## BRIEF
Print the lines of the listing below verbatim from its first line through the line bearing "Очень важно показать". Any pictures are to be omitted.

## EXERCISE INPUT

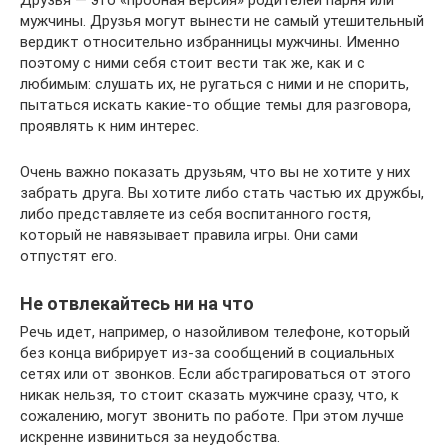
Друзья — это «пробная версия» родителей парня или
мужчины. Друзья могут вынести не самый утешительный
вердикт относительно избранницы мужчины. Именно
поэтому с ними себя стоит вести так же, как и с
любимым: слушать их, не ругаться с ними и не спорить,
пытаться искать какие-то общие темы для разговора,
проявлять к ним интерес.
Очень важно показать друзьям, что вы не хотите у них
забрать друга. Вы хотите либо стать частью их дружбы,
либо представляете из себя воспитанного гостя,
который не навязывает правила игры. Они сами
отпустят его.
Не отвлекайтесь ни на что
Речь идет, например, о назойливом телефоне, который
без конца вибрирует из-за сообщений в социальных
сетях или от звонков. Если абстрагироваться от этого
никак нельзя, то стоит сказать мужчине сразу, что, к
сожалению, могут звонить по работе. При этом лучше
искренне извиниться за неудобства.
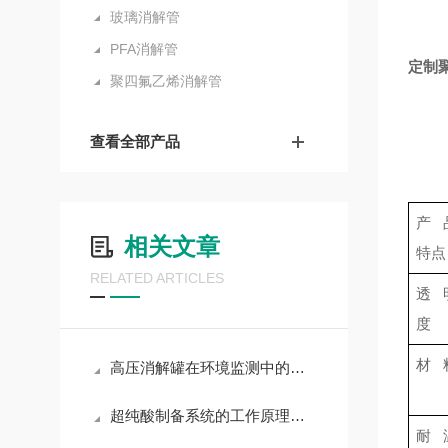
玻璃消解管
PFA消解管
定制
聚四氟乙烯消解管
查看全部产品
产
相关文章
特点
RELATED ARTICLES
透
度
材 
高压消解罐在环境监测中的应用
超纯酸制备系统的工作原理及应用
耐 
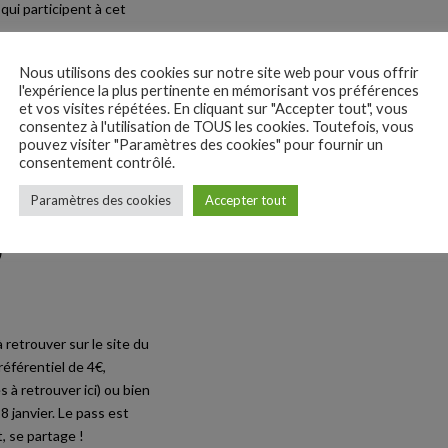
qui participent à cet
Nous utilisons des cookies sur notre site web pour vous offrir
l'expérience la plus pertinente en mémorisant vos préférences
et vos visites répétées. En cliquant sur "Accepter tout", vous
consentez à l'utilisation de TOUS les cookies. Toutefois, vous
pouvez visiter "Paramètres des cookies" pour fournir un
consentement contrôlé.
sur-Marne)
Paramètres des cookies
Accepter tout
)
à retrouver sur
le site du
préférentiel de 4€,
és
à retrouver ici
) ou bien
 janvier. Le pass est
, se partage !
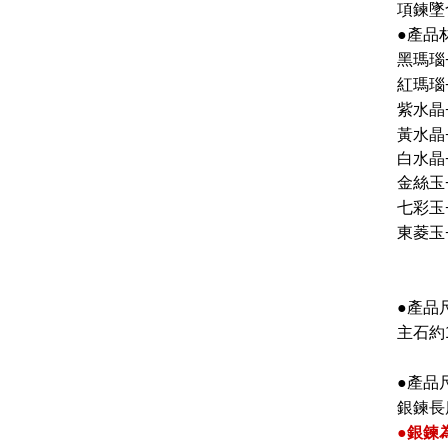
項鍊墜含
●產品
黑瑪瑙
紅瑪瑙
紫水晶
黃水晶
白水晶
金絲玉
七彩玉
東菱玉
●產品
主石約1
●產品
銀鍊長
●銀鍊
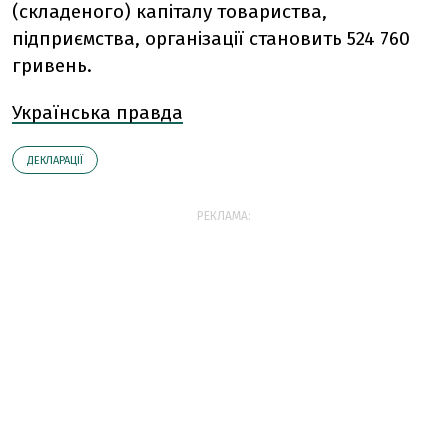
(складеного) капіталу товариства,
підприємства, організації становить 524 760
гривень.
Українська правда
ДЕКЛАРАЦІЇ
РЕКЛАМА:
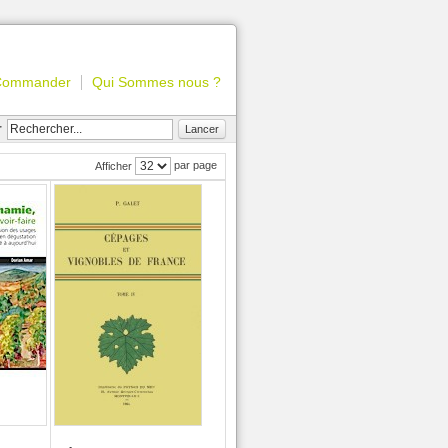
Commander
Qui Sommes nous ?
r
Lancer
par page
Afficher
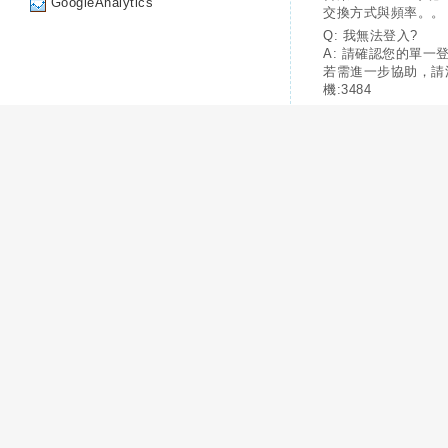
GoogleAnalytics
交換方式與頻率。。
Q: 我無法登入?
A: 請確認您的單一
若需進一步協助，請
機:3484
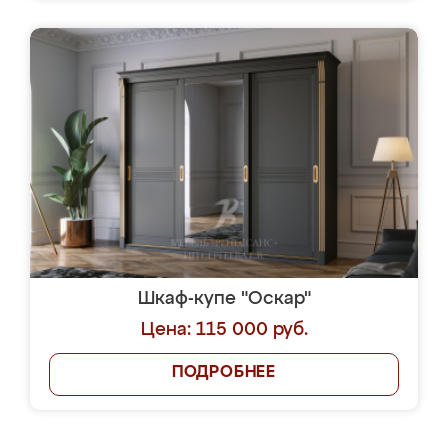
Шкаф-купе "Оскар"
Цена: 115 000 руб.
ПОДРОБНЕЕ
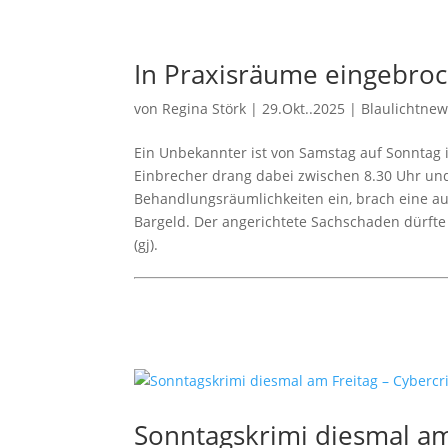
In Praxisräume eingebro
von
Regina Störk
|
29.Okt..2025
|
Blaulichtne
Ein Unbekannter ist von Samstag auf Sonntag i
Einbrecher drang dabei zwischen 8.30 Uhr und
Behandlungsräumlichkeiten ein, brach eine a
Bargeld. Der angerichtete Sachschaden dürfte
(gj).
Sonntagskrimi diesmal am 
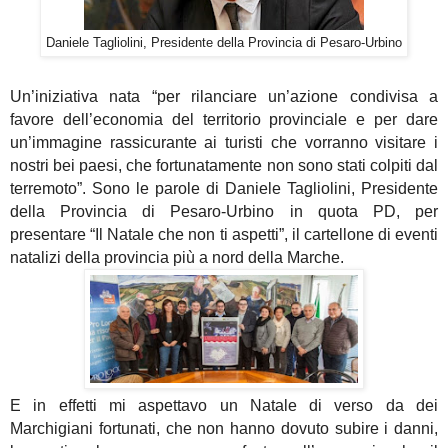
Daniele Tagliolini, Presidente della Provincia di Pesaro-Urbino
Un’iniziativa nata “per rilanciare un’azione condivisa a
favore dell’economia del territorio provinciale e per dare
un’immagine rassicurante ai turisti che vorranno visitare i
nostri bei paesi, che fortunatamente non sono stati colpiti dal
terremoto”. Sono le parole di Daniele Tagliolini, Presidente
della Provincia di Pesaro-Urbino in quota PD, per
presentare “Il Natale che non ti aspetti”, il cartellone di eventi
natalizi della provincia più a nord della Marche.
E in effetti mi aspettavo un Natale di verso da dei
Marchigiani fortunati, che non hanno dovuto subire i danni,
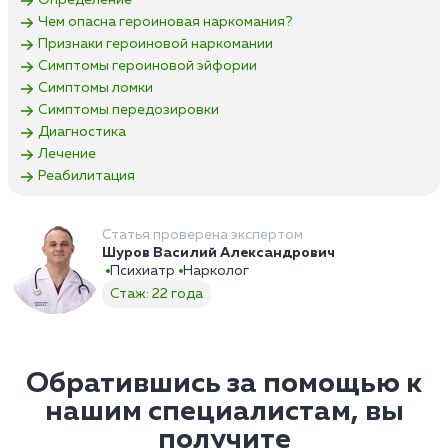
Определение
Чем опасна героиновая наркомания?
Признаки героиновой наркомании
Симптомы героиновой эйфории
Симптомы ломки
Симптомы передозировки
Диагностика
Лечение
Реабилитация
Статья проверена экспертом
Шуров Василий Александрович
Психиатр
Нарколог
Стаж: 22 года
Обратившись за помощью к
нашим специалистам, вы
получите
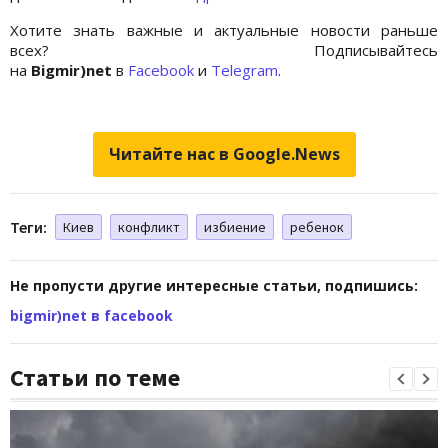
Хотите знать важные и актуальные новости раньше
всех? Подписывайтесь
на
Bigmir)net
в
Facebook
и
Telegram
.
Читайте нас в Google.News
Теги:
Киев
конфликт
избиение
ребенок
Не пропусти другие интересные статьи, подпишись:
bigmir)net в facebook
Статьи по теме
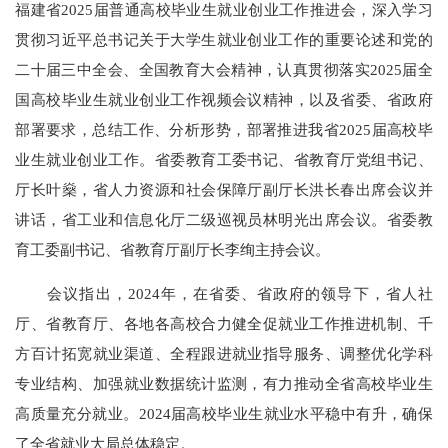
福建省2025届普通高校毕业生就业创业工作推进会，深入学习
贯彻习近平总书记关于大学生就业创业工作的重要论述和党的
二十届三中全会、全国教育大会精神，认真贯彻落实2025届全
国高校毕业生就业创业工作视频会议精神，以及省委、省政府
部署要求，总结工作、分析形势，部署推进我省2025届高校毕
业生就业创业工作。省委教育工委书记、省教育厅党组书记、
厅长叶燊，省人力资源和社会保障厅副厅长洪长春出席会议并
讲话，省工业和信息化厅二级巡视员林明光出席会议。省委教
育工委副书记、省教育厅副厅长李绚主持会议。
会议指出，2024年，在省委、省政府的领导下，省人社
厅、省教育厅、各地各高校合力健全促就业工作推进机制、千
方百计拓宽就业渠道、全程跟进就业指导服务、调整优化学科
专业结构、加强就业数据统计监测，有力推动全省高校毕业生
高质量充分就业。2024届高校毕业生就业水平稳中有升，确保
了全省就业大局总体稳定。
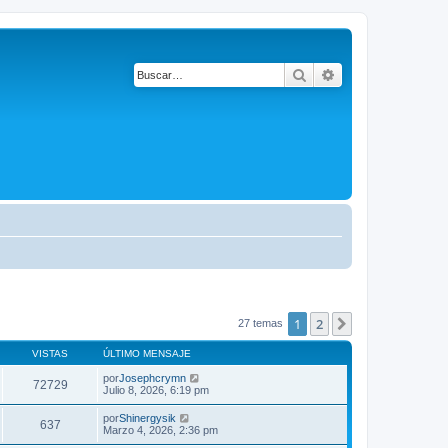
Buscar
Búsqueda avanza
1
2
Siguiente
27 temas
VISTAS
ÚLTIMO MENSAJE
por
Josephcrymn
72729
Julio 8, 2026, 6:19 pm
por
Shinergysik
637
Marzo 4, 2026, 2:36 pm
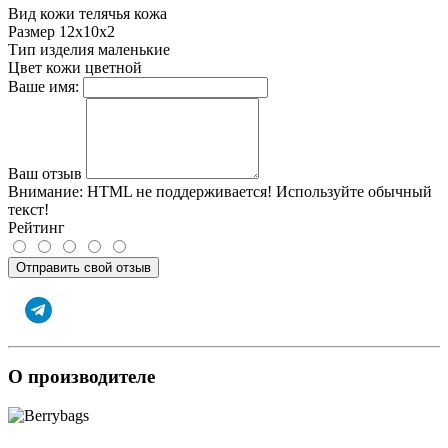
Вид кожи
телячья кожа
Размер
12х10х2
Тип изделия
маленькие
Цвет кожи
цветной
Ваше имя:
Ваш отзыв
Внимание:
HTML не поддерживается! Используйте обычный
текст!
Рейтинг
Отправить свой отзыв
О производителе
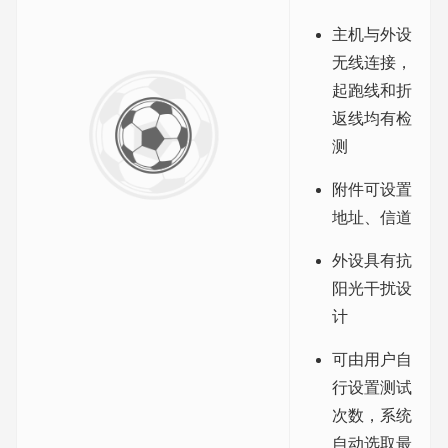
主机与外设
无线连接，
起跑线和折
返线均有检
测
附件可设置
地址、信道
外设具有抗
阳光干扰设
计
可由用户自
行设置测试
次数，系统
自动选取最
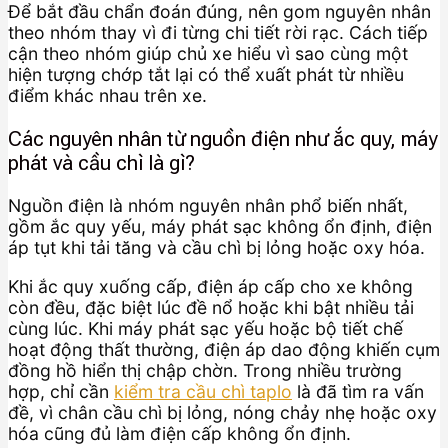
Để bắt đầu chẩn đoán đúng, nên gom nguyên nhân
theo nhóm thay vì đi từng chi tiết rời rạc. Cách tiếp
cận theo nhóm giúp chủ xe hiểu vì sao cùng một
hiện tượng chớp tắt lại có thể xuất phát từ nhiều
điểm khác nhau trên xe.
Các nguyên nhân từ nguồn điện như ắc quy, máy
phát và cầu chì là gì?
Nguồn điện là nhóm nguyên nhân phổ biến nhất,
gồm ắc quy yếu, máy phát sạc không ổn định, điện
áp tụt khi tải tăng và cầu chì bị lỏng hoặc oxy hóa.
Khi ắc quy xuống cấp, điện áp cấp cho xe không
còn đều, đặc biệt lúc đề nổ hoặc khi bật nhiều tải
cùng lúc. Khi máy phát sạc yếu hoặc bộ tiết chế
hoạt động thất thường, điện áp dao động khiến cụm
đồng hồ hiển thị chập chờn. Trong nhiều trường
hợp, chỉ cần
kiểm tra cầu chì taplo
là đã tìm ra vấn
đề, vì chân cầu chì bị lỏng, nóng chảy nhẹ hoặc oxy
hóa cũng đủ làm điện cấp không ổn định.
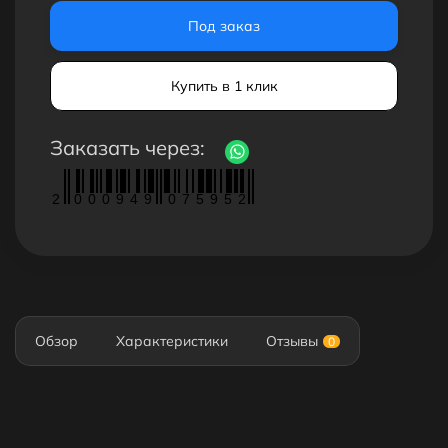
Под заказ
Купить в 1 клик
Заказать через:
2
0
0
0
9
4
9
0
7
5
9
5
2
Обзор
Характеристики
Отзывы
0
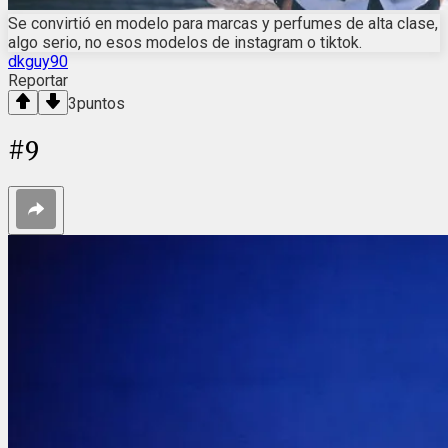
Se convirtió en modelo para marcas y perfumes de alta clase,
algo serio, no esos modelos de instagram o tiktok.
dkguy90
Reportar
3
puntos
#
9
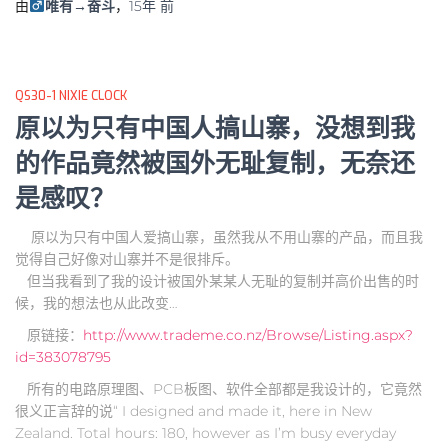
由
唯有→奋斗
，
15年
前
QS30-1 NIXIE CLOCK
原以为只有中国人搞山寨，没想到我
的作品竟然被国外无耻复制，无奈还
是感叹？
原以为只有中国人爱搞山寨，虽然我从不用山寨的产品，而且我
觉得自己好像对山寨并不是很排斥。
但当我看到了我的设计被国外某某人无耻的复制并高价出售的时
候，我的想法也从此改变…
原链接：
http://www.trademe.co.nz/Browse/Listing.aspx?
id=383078795
所有的电路原理图、PCB板图、软件全部都是我设计的，它竟然
很义正言辞的说“ I designed and made it, here in New
Zealand. Total hours: 180, however as I’m busy everyday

## TASK ANSWER
Друзья — это «пробная версия» родителей парня или
мужчины. Друзья могут вынести не самый утешительный
вердикт относительно избранницы мужчины. Именно
поэтому с ними себя стоит вести так же, как и с
любимым: слушать их, не ругаться с ними и не спорить,
пытаться искать какие-то общие темы для разговора,
проявлять к ним интерес.
Очень важно показать друзьям, что вы не хотите у них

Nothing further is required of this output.